BEGIN
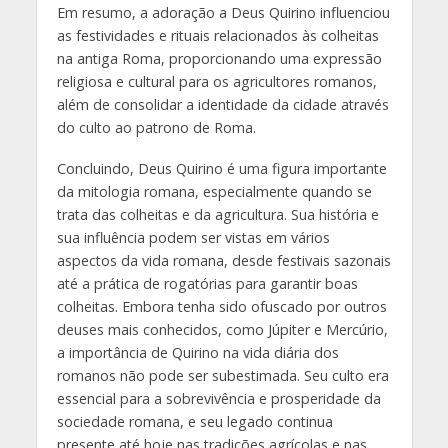
Em resumo, a adoração a Deus Quirino influenciou
as festividades e rituais relacionados às colheitas
na antiga Roma, proporcionando uma expressão
religiosa e cultural para os agricultores romanos,
além de consolidar a identidade da cidade através
do culto ao patrono de Roma.
Concluindo, Deus Quirino é uma figura importante
da mitologia romana, especialmente quando se
trata das colheitas e da agricultura. Sua história e
sua influência podem ser vistas em vários
aspectos da vida romana, desde festivais sazonais
até a prática de rogatórias para garantir boas
colheitas. Embora tenha sido ofuscado por outros
deuses mais conhecidos, como Júpiter e Mercúrio,
a importância de Quirino na vida diária dos
romanos não pode ser subestimada. Seu culto era
essencial para a sobrevivência e prosperidade da
sociedade romana, e seu legado continua
presente até hoje nas tradições agrícolas e nas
END
Find and count the lines of the data that include the string "colheitas", and report that figure by itself.

### [Response for this exercise]
3